Consumer Spending in Switzerland: Insights from a Novel Transactional Data Index with Jonas M. Bruhin, Winfried Koeniger & Robert Rohrkemper
Abstract: We analyze transactional payment data to study consumption expenditure patterns in Switzerland. The high-frequency nature of the data enables credible identification of expenditure changes both across and within weeks, which is essential for business decisions and economic policy analysis. We construct a consumer spending index that is granular across regions and broad product categories, allowing for consistent analysis over multiple years. Using data from 2018 to 2024, we demonstrate the index’s potential to (i) reveal expenditure patterns relevant for strategic decisions by businesses and consumers across weekdays and categories, and (ii) identify economically and statistically significant short-term effects of monetary policy shocks.
The transmission of monetary policy to the cost of hedging with Winfried Koeniger & Stephan Minger
Abstract: We analyze the transmission of monetary policy to the costs of hedging using options order book data. Monetary policy transmits to hedging costs both by changing the relevant state variables, such as the value of the underlying, its volatility and tail risk, and by affecting option market liquidity, including the bid-ask spread and market depth. Our estimates suggest that during the peak of the pandemic crisis in March 2020, monetary policy decisions resulted in substantial changes in hedging costs even within short intraday time windows around the decisions, amounting approximately to the annual expenses of a typical equity mutual fund.

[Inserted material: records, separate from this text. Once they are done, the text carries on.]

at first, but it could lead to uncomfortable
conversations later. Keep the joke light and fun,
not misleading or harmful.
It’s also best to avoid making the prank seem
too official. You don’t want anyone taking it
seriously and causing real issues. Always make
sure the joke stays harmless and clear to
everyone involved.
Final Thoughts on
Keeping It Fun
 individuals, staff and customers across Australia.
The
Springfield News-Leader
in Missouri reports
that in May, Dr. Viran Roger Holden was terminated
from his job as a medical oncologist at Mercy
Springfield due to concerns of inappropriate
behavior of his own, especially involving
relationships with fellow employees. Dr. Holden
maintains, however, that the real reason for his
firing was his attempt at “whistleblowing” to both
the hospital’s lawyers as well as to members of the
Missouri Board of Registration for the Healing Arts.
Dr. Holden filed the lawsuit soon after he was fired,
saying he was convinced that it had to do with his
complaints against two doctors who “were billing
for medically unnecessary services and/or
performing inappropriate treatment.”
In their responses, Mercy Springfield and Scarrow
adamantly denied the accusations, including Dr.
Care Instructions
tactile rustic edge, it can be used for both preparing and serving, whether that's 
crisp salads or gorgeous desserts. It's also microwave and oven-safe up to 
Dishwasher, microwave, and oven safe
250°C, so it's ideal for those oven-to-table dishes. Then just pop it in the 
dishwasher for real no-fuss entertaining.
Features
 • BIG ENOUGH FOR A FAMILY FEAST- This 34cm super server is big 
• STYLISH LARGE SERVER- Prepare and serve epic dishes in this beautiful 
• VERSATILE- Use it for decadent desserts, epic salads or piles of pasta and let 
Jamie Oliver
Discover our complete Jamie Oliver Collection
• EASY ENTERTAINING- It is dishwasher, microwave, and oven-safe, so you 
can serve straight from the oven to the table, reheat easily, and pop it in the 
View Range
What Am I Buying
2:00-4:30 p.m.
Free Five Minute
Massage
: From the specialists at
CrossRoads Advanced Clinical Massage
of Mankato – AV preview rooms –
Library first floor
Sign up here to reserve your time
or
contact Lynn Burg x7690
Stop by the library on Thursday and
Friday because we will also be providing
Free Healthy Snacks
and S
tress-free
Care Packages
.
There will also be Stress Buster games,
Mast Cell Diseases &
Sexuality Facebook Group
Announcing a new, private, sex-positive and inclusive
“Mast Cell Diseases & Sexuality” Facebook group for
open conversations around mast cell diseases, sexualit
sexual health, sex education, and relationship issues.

Proxy-identification of a structural MGARCH model for asset returns with Jeannine Polivka
Abstract: We extend the multivariate GARCH (MGARCH) specification for volatility modeling by developing a structural MGARCH model that targets the identification of shocks and volatility spillovers in a speculative return system. Similarly to the proxy-SVAR framework, we leverage auxiliary proxy variables to identify the underlying shock system. The estimation of structural parameters, including an orthogonal matrix, is achieved through techniques derived from Riemannian optimization. Our analysis of daily S&P 500 returns, 10-year Treasury yields, and the US Dollar Index, employing news-driven instrument variables, identifies an equity and a bond market shock.

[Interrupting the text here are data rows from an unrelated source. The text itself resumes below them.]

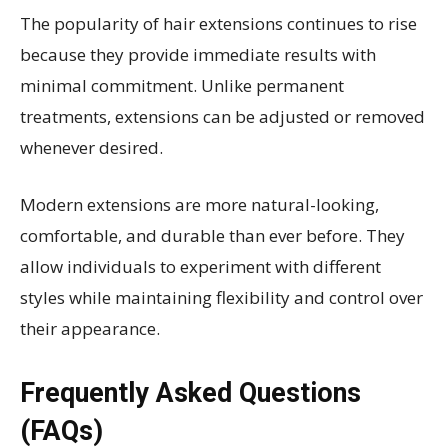
The popularity of hair extensions continues to rise
because they provide immediate results with
minimal commitment. Unlike permanent
treatments, extensions can be adjusted or removed
whenever desired.
Modern extensions are more natural-looking,
comfortable, and durable than ever before. They
allow individuals to experiment with different
styles while maintaining flexibility and control over
their appearance.
Frequently Asked Questions
(FAQs)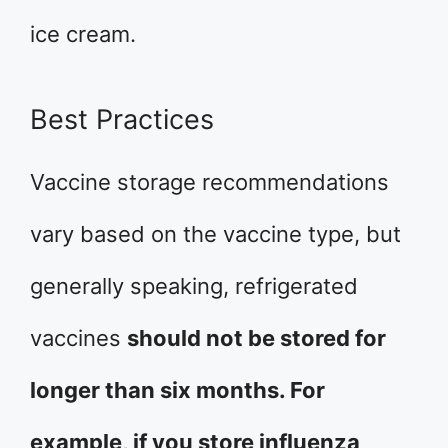
ice cream.
Best Practices
Vaccine storage recommendations
vary based on the vaccine type, but
generally speaking, refrigerated
vaccines
should not be stored for
longer than six months. For
example, if you store influenza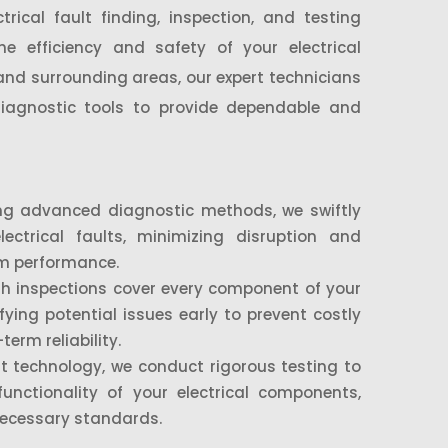
trical fault finding, inspection, and testing
e efficiency and safety of your electrical
nd surrounding areas, our expert technicians
 diagnostic tools to provide dependable and
g advanced diagnostic methods, we swiftly
lectrical faults, minimizing disruption and
em performance.
h inspections cover every component of your
ifying potential issues early to prevent costly
erm reliability.
t technology, we conduct rigorous testing to
functionality of your electrical components,
necessary standards.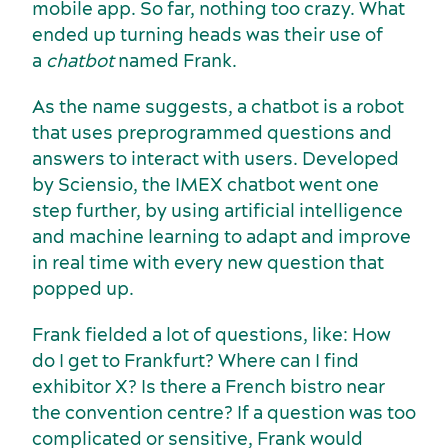
mobile app. So far, nothing too crazy. What
ended up turning heads was their use of
a
chatbot
named Frank.
As the name suggests, a chatbot is a robot
that uses preprogrammed questions and
answers to interact with users. Developed
Sports events
Accommodation
by Sciensio, the IMEX chatbot went one
step further, by using artificial intelligence
and machine learning to adapt and improve
in real time with every new question that
popped up.
Frank fielded a lot of questions, like: How
do I get to Frankfurt? Where can I find
exhibitor X? Is there a French bistro near
the convention centre? If a question was too
complicated or sensitive, Frank would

Locally adaptive modeling of unconditional heteroskedasticity with Bruno Jäger & Ostap Okhrin
Abstract: We study local change-point detection in variance using generalized likelihood ratio tests. Building on Suvorikova & Spokoiny (2017), we utilize the multiplier bootstrap to approximate the unknown, non-asymptotic distribution of the test statistic and introduce a multiplicative bias correction that improves upon the existing additive version. This proposed correction offers a clearer interpretation of the bootstrap estimators while significantly reducing computational costs. Simulation results demonstrate that our method performs comparably to the original approach. We apply it to the growth rates of U.S. inflation, industrial production, and Bitcoin returns.

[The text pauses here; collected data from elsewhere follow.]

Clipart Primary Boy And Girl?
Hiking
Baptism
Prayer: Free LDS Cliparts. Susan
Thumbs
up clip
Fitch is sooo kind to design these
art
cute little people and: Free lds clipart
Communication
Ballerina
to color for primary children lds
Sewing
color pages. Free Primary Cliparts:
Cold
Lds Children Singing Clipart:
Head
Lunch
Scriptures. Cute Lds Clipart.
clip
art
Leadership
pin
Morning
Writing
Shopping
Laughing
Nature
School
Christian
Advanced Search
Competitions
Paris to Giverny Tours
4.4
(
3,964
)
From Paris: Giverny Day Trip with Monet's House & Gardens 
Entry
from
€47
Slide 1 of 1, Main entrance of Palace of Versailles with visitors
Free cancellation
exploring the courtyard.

Global estimation of realized spot volatility in the presence of price jumps with Wale Dare
[Link to Current Draft]
Abstract: We propose a non-parametric procedure for estimating the realized spot volatility of a price process described by an Itô semimartingale with Lévy jumps. The procedure integrates the threshold jump elimination technique of Mancini (2009) with a frame (Gabor) expansion of the realized trajectory of spot volatility. We show that the procedure converges in probability in L2([0, T]) for a wide class of spot volatility processes, including those with discontinuous paths. Our analysis assumes the time interval between price observations tends to zero; as a result, the intended application is for the analysis of high frequency financial data.